LE ATTIVITÀ sono ormai bloccate da dieci giorni a causa del mancato accordo tra sindacati e direzione in merito alla rinegoziazione annuale dei salari. Force Ouvrière e la CGT chiedono un aumento del 7% per tutti i 120 dipendenti del teatro, una cifra che si ritiene possa tener conto della forte inflazione in atto, ma che per il momento non è stata accordata.
Candice Wehner, rappresentante sindacale della CGT, amplia il quadro della rivendicazione nel suo intervento a «Le Monde»: «Da diversi anni, il bilancio dell’Odéon non è affatto all’altezza della perdita del potere d’acquisto legata all’inflazione e alla svalutazione della scala salariale. Non è colpa della direzione, ma spetta a loro battersi per la rivalutazione degli stipendi dei propri dipendenti, spingendo per un aumento dei finanziamenti».

NON È TARDATA ad arrivare la replica del teatro, attraverso le parole dell’amministratrice Patricia Stibbe: «In un contesto di inflazione, comprendiamo le aspettative dei dipendenti, ma non possiamo soddisfarle del tutto. Abbiamo proposto diversi scenari che consentirebbero aumenti salariali più elevati rispetto agli anni precedenti. Nessuno di questi ha finora raggiunto il consenso».
Gli spettacoli che al momento sono stati penalizzati dallo sciopero sono due: Jours de joie di Arne Lygre, diretto da Stéphane Braunschweig, e Dans la mesure de l’impossible, scritto e diretto Tiago Rodrigues.

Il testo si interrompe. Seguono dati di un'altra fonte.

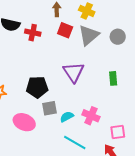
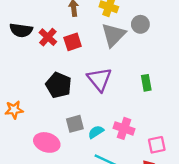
red square: (65, 30) -> (73, 42), moved, turned -35
red cross: (33, 33) -> (48, 37), turned 35
gray circle: (118, 37) -> (140, 24), moved
black pentagon: (37, 87) -> (58, 85), moved, turned 30

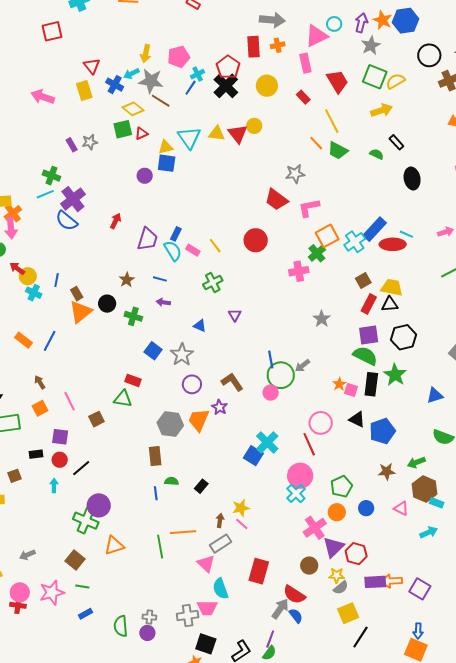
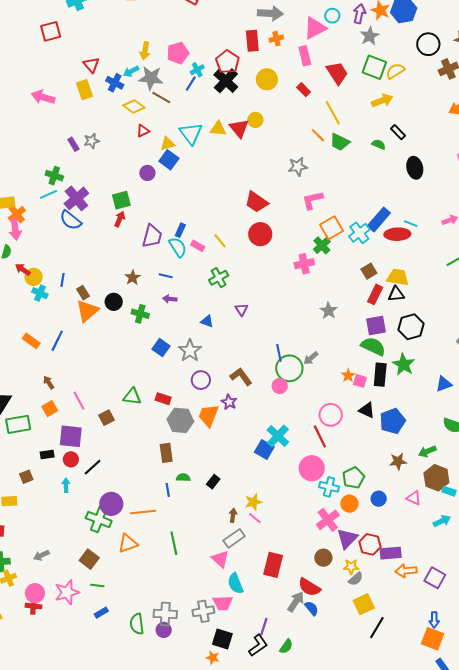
green square: (123, 129) -> (121, 200), moved
blue square: (167, 163) -> (169, 160), turned 30
red trapezoid: (276, 200) -> (256, 202), moved
red rectangle: (133, 380) -> (163, 399), moved
purple square: (60, 437) -> (71, 436), size x1.4
cyan cross: (296, 493) -> (329, 487), moved, turned -30
orange line: (183, 532) -> (143, 512), moved
purple rectangle: (375, 582) -> (391, 553), moved
gray cross: (149, 617) -> (165, 614), size x1.6
purple line: (270, 639) -> (264, 627), moved

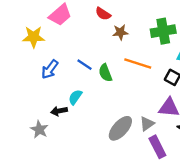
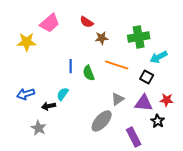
blue line: (84, 65) -> (71, 66), turned 56
blue arrow: (50, 69) -> (26, 94), moved, turned 36
gray triangle: (147, 124) -> (118, 99), moved
gray star: (39, 129) -> (39, 128), moved

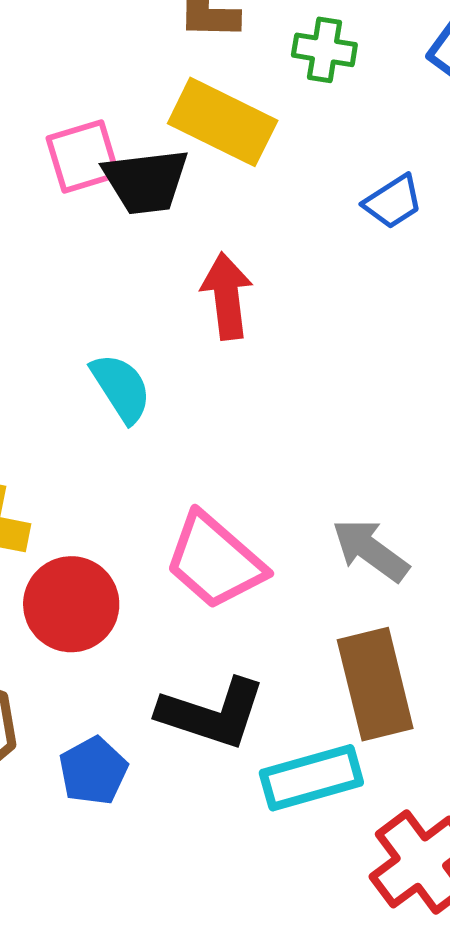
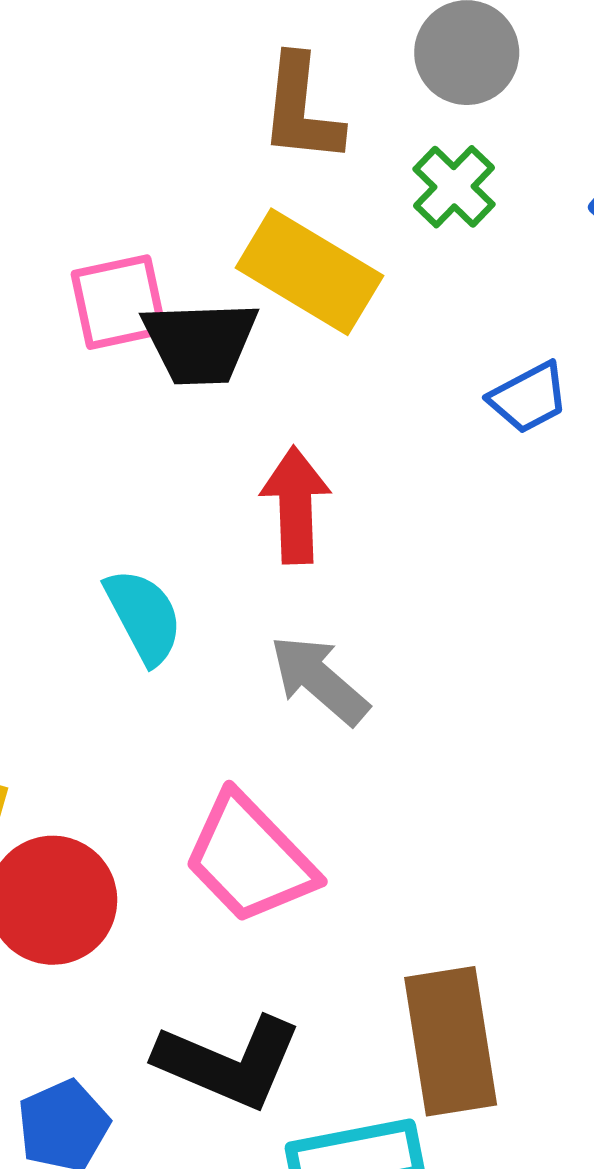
green cross: (324, 50) -> (454, 187), turned 30
gray arrow: (370, 550) -> (319, 680), moved

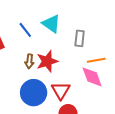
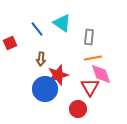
orange line: (96, 60) -> (93, 58), moved
red star: (47, 61) -> (58, 75), moved
red triangle: (61, 91) -> (90, 87), moved

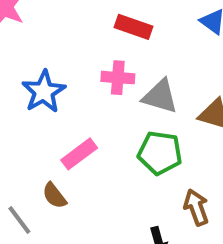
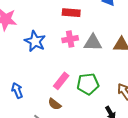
blue star: (44, 92) -> (35, 41), moved
green pentagon: (160, 153) -> (88, 84), moved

A partire dallo scorso 30 settembre sono andati in scena solamente la domenica, gli altri giorni i dipendenti si sono astenuti dall’attività lavorativa dalle 20.30 alle 21.29, rendendo impossibile lo svolgimento delle rappresentazioni. La perdita della biglietteria è stimata a 200mila euro. Le ultime due repliche di oggi e domani, è stato deciso, saranno assicurate.
I prossimi spettacoli in cartellone sono previsti per l’inizio di novembre, da entrambe le parti ci si augura che per allora la questione sarà stata in qualche modo dipanata.